Defesa na Ação Civil Pública de Loteamento Irregular: como dividir a Responsabilidade e diminuir a Multa.

Jamille Basile Nassin Barrios, Advogado
há 7 meses

PROBLEMA

Assunto de grande relevância e sucessivas tentativas de desburocratização, com novas e recentes leis neste contexto, a irregularidade fundiária é matéria de numerosas Ações Civis Públicas contra os proprietários e loteadores de imóveis sem registro, contendo prazo para sua urgente regularização, e prevendo multas diárias muito elevadas pelo descumprimento.

O presente artigo visa explicar, de forma objetiva, mais sobre a irregularidade fundiária e, juridicamente, trazer elementos para defesa do loteador numa Ação Civil Pública, no que diz respeito à responsabilidade pela regularização, e ao montante da multa diária imposta.

RELEVÂNCIA

A irregularidade fundiária se verifica na divisão, uso e ocupação do solo sem atendimento aos requisitos legais, sem registro de imóveis, e se consolida de maneira ilegal e informal.

Em palavras leigas, o solo é utilizado sem a devida fiscalização de suas condições de habitabilidade, e não possui matrícula de registro de imóveis, certificando a propriedade e especificações do imóvel.

Estudos recentes apontam que metade dos imóveis na área urbana do país não são registrados, dado que causa espanto frente ao vasto território nacional, e consequências negativas desta situação que chega a representar 10% do PIB do Brasil.

CAUSAS E CONSEQUÊNCIAS

As causas da irregularidade são diversas, passando desde o desconhecimento da lei, que costuma ser bem complexa, até o crescimento populacional desenfreado.

Com isso, perdem os proprietários e loteadores, pela precariedade habitacional, conflitos fundiários e insegurança acerca da situação jurídica do bem, e perde o Poder Público, por deixar de receber receita dos impostos dos imóveis não registrados, e não conseguir fiscalizar os danos urbanísticos e ambientais gerados por esta condição.

AÇÃO JUDICIAL

Ao identificar um imóvel irregular, ocorre de o Ministério Público, dentro de sua função, judicializar a questão, promovendo Ação Civil Pública, geralmente contra o proprietário ou loteador do imóvel, a fim de forçar a regularização do bem.

Esse loteador, dono da terra, normalmente a subdividiu e comercializou sem autorização da Prefeitura e por contrato de gaveta, fruto do desconhecimento ou descumprimento das leis nada simples do processo de regularização.

DEFESA – DIVISÃO DE RESPONSABILIDADE

Contudo, não apenas o dono da terra deve constar no polo passivo da ação, mas também a Prefeitura, dividindo com ele a responsabilidade pela regularização.

Isto porque, artigo 30, inciso VIII, da Constituição Federal estabelece que o Município é solidariamente responsável pelos loteamentos realizados em seu solo. In verbis:

Art. 30. Compete aos Municípios:
VIII - promover, no que couber, adequado ordenamento territorial, mediante planejamento e controle do uso, do parcelamento e da ocupação do solo urbano;

A responsabilidade solidária da Municipalidade na regularização do solo urbano é matéria consolidada, inclusive, no Superior Tribunal de Justiça, formando jurisprudência favorável sobre o assunto.

DEFESA – MULTA DIÁRIA

Além disso, com a promoção da Ação Civil Pública, muitas vezes o Ministério Público firma, em conjunto com o loteador e a Prefeitura, Termo de Ajuste de Conduta – o TAC – com prazo para a regularização e fixação de multa diária pelo atraso no cumprimento da obrigação.
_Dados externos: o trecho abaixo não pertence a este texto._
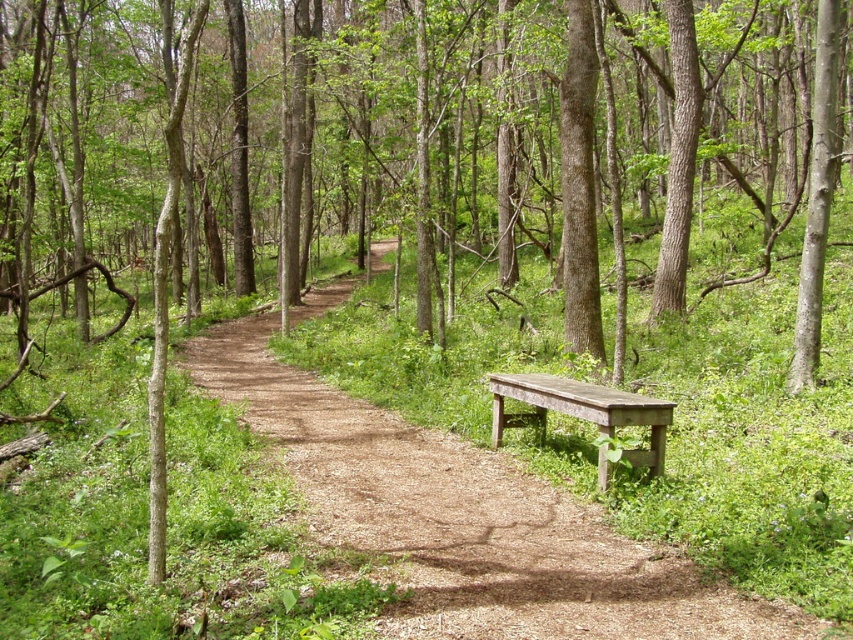 Does wooden bench at right appear under weathered wood bench at right?

Yes, wooden bench at right is below weathered wood bench at right.

Is wooden bench at right above weathered wood bench at right?

No, wooden bench at right is not above weathered wood bench at right.

Between point (646, 561) and point (538, 387), which one is positioned behind?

Contudo, a fim de compelir as partes a promover a regularização, o valor fixado como multa diária no TAC, ou em decisão judicial, acaba sendo cotado exageradamente, especialmente se comparado à dimensão do negócio realizado e os precedentes judiciais, que já analisaram fartamente a questão e balizaram a multa diária para que seja aplicada de maneira equilibrada.

Ainda, ocorre muitas vezes de a aplicação da multa não possuir limitação, podendo correr indefinidamente no tempo, alcançando rapidamente valores milionários e impagáveis, o que extrapola a razoabilidade que deve ser aplicada à medida punitiva.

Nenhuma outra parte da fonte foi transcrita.